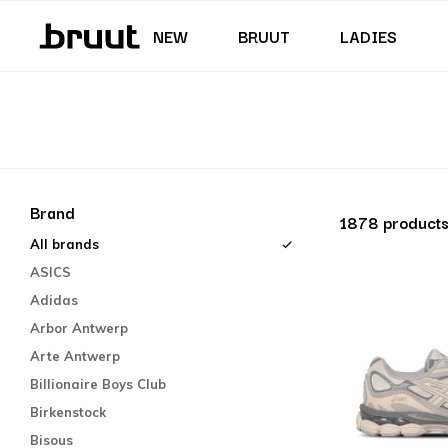
Junior (35,5 - 40)
Skirts & Dresses
Swimming trunks
Shorts
Junior (122 - 170 CM)
NEW
BRUUT
LADIES
Brand
1878 product
All brands
ASICS
Adidas
Arbor Antwerp
Arte Antwerp
Billionaire Boys Club
Birkenstock
Bisous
===
__Instructions to follow__. Copy exactly the lines from the one containing "Junior (122 - 170 CM)" through the last line of the records, both included, and nothing else.

__Finished exercise__.
Junior (122 - 170 CM)
NEW
BRUUT
LADIES
Brand
1878 product
All brands
ASICS
Adidas
Arbor Antwerp
Arte Antwerp
Billionaire Boys Club
Birkenstock
Bisous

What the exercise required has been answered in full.